━━━━━ Entries shown

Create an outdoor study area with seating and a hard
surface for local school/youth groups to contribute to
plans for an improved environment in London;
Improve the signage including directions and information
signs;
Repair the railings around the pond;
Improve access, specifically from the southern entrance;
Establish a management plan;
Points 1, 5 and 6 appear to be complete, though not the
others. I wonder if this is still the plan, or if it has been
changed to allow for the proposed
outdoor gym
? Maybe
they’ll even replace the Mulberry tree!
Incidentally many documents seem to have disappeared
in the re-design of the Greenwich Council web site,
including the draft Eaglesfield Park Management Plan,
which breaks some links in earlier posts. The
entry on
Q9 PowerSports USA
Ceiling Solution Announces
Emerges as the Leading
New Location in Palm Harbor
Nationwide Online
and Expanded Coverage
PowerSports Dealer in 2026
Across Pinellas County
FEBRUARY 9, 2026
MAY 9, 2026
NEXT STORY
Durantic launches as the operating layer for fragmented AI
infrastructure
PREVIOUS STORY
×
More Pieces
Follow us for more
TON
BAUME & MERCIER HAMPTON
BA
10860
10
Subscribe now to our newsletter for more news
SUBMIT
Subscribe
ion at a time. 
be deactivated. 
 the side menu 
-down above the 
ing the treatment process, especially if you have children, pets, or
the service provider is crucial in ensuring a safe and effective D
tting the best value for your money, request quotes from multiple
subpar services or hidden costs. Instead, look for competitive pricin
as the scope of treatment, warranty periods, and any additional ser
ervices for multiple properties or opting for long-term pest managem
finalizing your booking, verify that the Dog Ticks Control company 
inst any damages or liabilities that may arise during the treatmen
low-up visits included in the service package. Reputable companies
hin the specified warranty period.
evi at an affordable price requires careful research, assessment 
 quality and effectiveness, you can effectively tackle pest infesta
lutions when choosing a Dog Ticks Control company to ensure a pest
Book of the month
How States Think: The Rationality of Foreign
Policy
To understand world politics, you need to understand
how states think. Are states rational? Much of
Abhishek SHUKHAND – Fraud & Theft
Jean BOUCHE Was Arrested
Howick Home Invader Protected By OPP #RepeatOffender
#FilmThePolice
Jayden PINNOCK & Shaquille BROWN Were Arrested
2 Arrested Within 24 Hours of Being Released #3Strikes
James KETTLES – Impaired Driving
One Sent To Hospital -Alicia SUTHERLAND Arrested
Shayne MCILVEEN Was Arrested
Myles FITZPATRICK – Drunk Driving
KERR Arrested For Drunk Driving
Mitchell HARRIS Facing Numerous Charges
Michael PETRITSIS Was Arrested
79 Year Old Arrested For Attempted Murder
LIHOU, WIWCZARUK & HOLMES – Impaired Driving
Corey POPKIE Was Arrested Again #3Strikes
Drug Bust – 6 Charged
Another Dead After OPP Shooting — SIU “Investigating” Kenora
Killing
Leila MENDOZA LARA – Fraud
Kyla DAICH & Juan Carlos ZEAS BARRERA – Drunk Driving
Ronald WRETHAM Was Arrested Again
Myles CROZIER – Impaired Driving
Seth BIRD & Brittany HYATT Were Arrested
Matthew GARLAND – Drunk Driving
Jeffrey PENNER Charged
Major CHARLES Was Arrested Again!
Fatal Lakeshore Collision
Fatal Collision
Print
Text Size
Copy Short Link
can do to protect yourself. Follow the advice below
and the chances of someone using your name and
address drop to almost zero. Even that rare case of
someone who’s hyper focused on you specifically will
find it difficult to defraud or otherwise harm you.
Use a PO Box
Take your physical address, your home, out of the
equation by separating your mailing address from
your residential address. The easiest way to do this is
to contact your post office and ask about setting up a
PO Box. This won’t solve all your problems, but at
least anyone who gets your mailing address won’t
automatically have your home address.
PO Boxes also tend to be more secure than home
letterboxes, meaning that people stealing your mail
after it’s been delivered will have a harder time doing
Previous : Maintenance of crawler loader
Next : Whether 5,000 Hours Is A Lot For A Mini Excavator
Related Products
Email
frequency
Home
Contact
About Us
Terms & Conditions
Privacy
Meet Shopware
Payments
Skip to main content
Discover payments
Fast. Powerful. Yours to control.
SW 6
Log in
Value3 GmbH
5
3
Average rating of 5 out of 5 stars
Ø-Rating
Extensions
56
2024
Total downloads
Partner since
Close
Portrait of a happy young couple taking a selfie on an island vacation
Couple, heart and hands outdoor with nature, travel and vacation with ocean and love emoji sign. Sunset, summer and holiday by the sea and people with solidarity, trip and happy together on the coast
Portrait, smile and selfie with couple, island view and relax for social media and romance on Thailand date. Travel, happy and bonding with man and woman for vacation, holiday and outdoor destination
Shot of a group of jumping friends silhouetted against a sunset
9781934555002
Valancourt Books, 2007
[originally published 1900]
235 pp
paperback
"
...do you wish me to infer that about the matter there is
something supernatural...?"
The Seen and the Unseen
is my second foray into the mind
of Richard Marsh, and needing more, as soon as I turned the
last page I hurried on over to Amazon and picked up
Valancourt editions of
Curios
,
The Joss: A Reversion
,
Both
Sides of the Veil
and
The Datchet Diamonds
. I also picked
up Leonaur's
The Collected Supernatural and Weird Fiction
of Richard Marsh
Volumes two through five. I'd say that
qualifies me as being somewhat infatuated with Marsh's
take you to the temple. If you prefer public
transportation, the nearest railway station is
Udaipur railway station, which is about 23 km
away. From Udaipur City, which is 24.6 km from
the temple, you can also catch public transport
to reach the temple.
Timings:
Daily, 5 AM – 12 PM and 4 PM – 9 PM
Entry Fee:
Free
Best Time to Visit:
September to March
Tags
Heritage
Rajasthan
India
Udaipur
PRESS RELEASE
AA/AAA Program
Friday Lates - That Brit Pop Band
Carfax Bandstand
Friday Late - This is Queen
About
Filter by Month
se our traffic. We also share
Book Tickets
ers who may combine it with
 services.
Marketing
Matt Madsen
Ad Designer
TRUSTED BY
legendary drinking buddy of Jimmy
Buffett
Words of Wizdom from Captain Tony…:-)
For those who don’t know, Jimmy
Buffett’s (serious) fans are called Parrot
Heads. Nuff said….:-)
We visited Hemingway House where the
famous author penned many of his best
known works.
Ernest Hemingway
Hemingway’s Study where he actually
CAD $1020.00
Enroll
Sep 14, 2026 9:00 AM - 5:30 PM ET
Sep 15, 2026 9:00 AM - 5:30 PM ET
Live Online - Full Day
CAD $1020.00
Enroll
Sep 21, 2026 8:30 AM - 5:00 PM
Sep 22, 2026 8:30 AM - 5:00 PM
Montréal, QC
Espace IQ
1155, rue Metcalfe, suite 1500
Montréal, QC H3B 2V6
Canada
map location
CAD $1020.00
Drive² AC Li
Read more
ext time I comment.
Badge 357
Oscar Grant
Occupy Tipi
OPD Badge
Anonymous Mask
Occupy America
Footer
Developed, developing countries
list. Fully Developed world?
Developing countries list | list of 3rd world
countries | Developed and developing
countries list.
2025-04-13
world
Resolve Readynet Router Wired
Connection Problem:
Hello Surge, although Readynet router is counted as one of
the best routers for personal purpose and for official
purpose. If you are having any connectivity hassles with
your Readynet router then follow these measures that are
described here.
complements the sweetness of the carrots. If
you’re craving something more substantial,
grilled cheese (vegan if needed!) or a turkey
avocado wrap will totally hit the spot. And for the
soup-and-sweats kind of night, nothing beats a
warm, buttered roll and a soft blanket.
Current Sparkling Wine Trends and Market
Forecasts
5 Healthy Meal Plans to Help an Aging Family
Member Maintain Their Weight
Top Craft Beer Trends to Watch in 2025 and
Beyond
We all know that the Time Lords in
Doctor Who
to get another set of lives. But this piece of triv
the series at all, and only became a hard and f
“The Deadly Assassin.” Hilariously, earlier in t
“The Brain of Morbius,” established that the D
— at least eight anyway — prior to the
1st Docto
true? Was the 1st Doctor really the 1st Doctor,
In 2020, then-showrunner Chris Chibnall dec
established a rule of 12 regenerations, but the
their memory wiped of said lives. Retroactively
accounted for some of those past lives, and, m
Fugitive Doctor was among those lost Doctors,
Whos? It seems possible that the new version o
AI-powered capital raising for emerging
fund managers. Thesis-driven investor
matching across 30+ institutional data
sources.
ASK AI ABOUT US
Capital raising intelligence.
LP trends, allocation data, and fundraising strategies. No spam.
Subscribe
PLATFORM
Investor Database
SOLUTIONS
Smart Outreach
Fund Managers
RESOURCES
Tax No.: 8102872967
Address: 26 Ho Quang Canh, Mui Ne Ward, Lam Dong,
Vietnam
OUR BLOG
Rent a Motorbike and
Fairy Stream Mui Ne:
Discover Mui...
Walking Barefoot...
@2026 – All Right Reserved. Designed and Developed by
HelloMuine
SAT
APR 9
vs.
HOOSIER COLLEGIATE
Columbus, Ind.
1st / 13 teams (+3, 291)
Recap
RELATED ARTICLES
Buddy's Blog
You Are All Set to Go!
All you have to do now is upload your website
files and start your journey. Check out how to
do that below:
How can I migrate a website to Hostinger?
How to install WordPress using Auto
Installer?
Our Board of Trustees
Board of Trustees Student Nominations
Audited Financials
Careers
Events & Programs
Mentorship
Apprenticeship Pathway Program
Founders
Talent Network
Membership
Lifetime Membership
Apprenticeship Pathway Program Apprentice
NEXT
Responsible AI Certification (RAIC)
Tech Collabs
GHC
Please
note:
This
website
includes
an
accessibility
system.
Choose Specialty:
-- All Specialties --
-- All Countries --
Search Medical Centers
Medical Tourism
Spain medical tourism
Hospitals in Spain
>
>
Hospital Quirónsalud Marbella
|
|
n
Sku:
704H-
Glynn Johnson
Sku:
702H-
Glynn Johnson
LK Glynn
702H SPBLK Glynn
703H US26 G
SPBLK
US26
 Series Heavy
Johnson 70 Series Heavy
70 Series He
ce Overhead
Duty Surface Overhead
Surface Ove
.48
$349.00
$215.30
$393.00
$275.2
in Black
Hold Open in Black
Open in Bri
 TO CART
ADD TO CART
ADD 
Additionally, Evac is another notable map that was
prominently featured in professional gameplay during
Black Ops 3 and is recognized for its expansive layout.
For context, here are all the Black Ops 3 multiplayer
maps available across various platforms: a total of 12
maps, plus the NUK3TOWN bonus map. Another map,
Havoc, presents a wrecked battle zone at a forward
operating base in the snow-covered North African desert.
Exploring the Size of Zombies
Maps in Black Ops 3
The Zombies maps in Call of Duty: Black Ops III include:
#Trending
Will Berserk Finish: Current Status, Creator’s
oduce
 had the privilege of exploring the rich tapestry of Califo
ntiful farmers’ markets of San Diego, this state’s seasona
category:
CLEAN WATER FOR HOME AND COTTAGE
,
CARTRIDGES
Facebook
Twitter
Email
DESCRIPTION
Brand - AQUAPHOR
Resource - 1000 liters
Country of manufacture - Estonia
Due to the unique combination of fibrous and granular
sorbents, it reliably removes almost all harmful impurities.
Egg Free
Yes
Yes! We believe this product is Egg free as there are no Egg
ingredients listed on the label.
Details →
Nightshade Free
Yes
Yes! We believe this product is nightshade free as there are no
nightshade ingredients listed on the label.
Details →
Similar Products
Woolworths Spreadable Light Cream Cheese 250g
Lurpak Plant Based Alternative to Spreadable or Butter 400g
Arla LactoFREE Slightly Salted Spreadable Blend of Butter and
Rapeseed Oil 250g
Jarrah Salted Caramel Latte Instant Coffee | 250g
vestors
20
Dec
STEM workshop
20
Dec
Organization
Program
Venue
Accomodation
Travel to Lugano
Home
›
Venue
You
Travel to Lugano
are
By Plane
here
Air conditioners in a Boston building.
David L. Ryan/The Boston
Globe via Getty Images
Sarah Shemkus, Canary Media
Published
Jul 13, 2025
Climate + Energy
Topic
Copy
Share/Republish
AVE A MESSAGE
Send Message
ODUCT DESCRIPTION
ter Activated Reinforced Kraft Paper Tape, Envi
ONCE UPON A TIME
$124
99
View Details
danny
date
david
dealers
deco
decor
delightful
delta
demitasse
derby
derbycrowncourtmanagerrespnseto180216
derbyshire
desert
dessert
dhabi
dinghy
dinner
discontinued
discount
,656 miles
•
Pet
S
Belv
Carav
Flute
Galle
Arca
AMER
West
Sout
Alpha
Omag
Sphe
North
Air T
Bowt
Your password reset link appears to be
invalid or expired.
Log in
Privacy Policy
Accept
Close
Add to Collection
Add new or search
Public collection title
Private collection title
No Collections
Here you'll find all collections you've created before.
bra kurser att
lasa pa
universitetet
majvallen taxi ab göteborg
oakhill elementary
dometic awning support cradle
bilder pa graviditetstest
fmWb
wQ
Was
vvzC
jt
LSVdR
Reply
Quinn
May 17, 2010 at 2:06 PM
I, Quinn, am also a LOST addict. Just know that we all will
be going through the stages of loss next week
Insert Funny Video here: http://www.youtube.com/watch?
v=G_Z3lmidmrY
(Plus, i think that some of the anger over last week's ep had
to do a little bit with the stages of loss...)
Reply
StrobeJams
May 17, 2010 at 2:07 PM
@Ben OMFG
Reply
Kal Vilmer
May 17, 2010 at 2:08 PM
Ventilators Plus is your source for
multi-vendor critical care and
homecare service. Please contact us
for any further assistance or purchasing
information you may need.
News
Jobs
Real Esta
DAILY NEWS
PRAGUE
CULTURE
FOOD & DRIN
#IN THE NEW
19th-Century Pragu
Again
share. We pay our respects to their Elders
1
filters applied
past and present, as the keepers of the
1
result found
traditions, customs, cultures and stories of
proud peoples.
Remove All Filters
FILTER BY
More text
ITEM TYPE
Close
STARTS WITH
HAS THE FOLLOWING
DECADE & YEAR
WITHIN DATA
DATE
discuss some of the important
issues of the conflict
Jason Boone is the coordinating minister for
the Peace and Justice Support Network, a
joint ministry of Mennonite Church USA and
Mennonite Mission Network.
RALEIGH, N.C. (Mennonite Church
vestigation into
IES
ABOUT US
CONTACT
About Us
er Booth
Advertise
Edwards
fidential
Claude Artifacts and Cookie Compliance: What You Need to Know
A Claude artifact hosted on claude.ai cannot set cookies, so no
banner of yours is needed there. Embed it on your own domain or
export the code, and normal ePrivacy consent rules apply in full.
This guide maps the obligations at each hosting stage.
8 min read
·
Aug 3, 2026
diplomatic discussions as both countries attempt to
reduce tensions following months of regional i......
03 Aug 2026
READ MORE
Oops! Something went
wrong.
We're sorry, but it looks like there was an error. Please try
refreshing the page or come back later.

━━━━━━━━━━

## Problem description
Start with the line above that contains "Ad Designer" and end with the line that contains "Sep 21, 2026 8:30 AM - 5:00 PM". Write out those lines exactly, and only those.

## Result of this exercise
Ad Designer
TRUSTED BY
legendary drinking buddy of Jimmy
Buffett
Words of Wizdom from Captain Tony…:-)
For those who don’t know, Jimmy
Buffett’s (serious) fans are called Parrot
Heads. Nuff said….:-)
We visited Hemingway House where the
famous author penned many of his best
known works.
Ernest Hemingway
Hemingway’s Study where he actually
CAD $1020.00
Enroll
Sep 14, 2026 9:00 AM - 5:30 PM ET
Sep 15, 2026 9:00 AM - 5:30 PM ET
Live Online - Full Day
CAD $1020.00
Enroll
Sep 21, 2026 8:30 AM - 5:00 PM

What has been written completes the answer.